Nomura, however, is expecting the cigarette business to exceed the suggestions put up by other brokerage reports and expects ITC to post an eight per cent revenue growth for the cigarettes business, with volume growth of four per cent on a low base.
“We do not expect the FMCG business to be EBIT positive this quarter given the aggressive pricing”, a report from Nomura said.
In the past four years, the incidence of excise duty and value added tax on cigarettes, at a per unit level, has gone up cumulatively by 118 per cent and 142 per cent, respectively, which in turn, exerted severe pressure on the sector.
Kotak Securities, which is also expecting the cigarette business to stall a bit said that tobacco sales will affect revenue growth. It expects the company to post a rise of five per cent on a year-on-year basis in its total revenue for Q2.
In Q1, ITC’s FMCG segment grew by 9.5 per cent amidst weak demand and deflationary price, particularly in the personal care business, while its loss before interest and tax declined to Rs 4.5 crore against Rs 8 crore in the year ago period.
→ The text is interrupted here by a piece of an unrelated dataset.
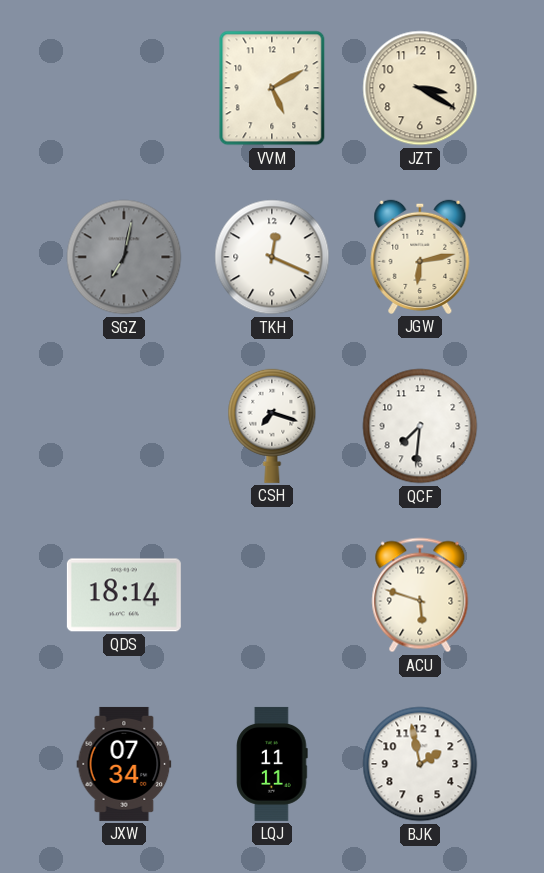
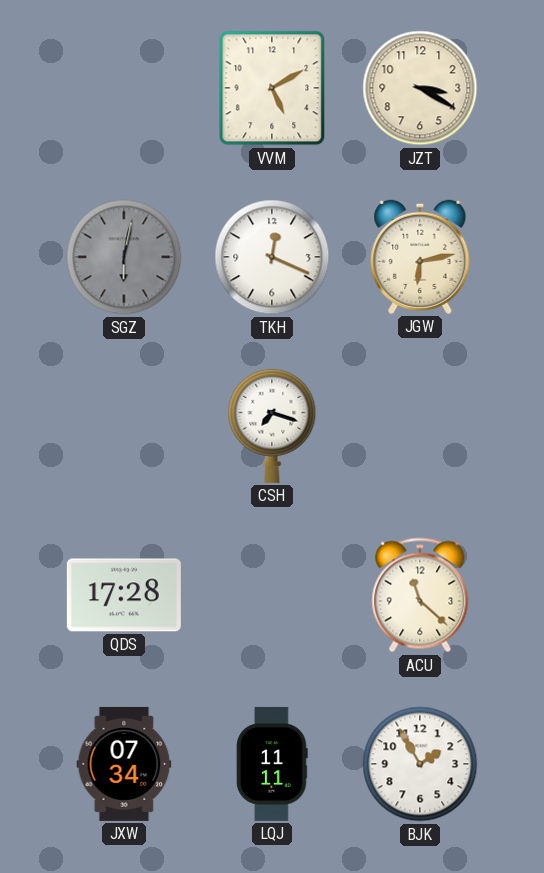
SGZ: 7:02 -> 6:02
QCF: 7:31 -> none
QDS: 18:14 -> 17:28
ACU: 5:48 -> 11:22
BJK: 1:58 -> 1:55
According to Edelwiess Securities, in FMCG, soaps could see muted numbers given rebalancing by consumer due to price hikes. Subdued demand in hotels and papers is expected to continue.
“Margins are likely to decline on the back of higher employee expenses and higher salience of agri-business. We estimate per cent growth in profit for the company”, a report from Kotak Securities stated.
According to an analyst with SBI Cap, ITC’s cigarette division is expected to report an EBIT growth of eight per cent with sales growth of seven per cent, led by four per cent increase in cigarette volumes and three per cent growth in net pricing. Better performance of the FMCG division and ari-business is likely to drive 10 per cent earnings growth.
In Q1, the share of income from the agri business to ITC’s total revenue rose by two per cent at Rs 2,794 crore, against Rs 2,325 crore in the first quarter of the last financial year.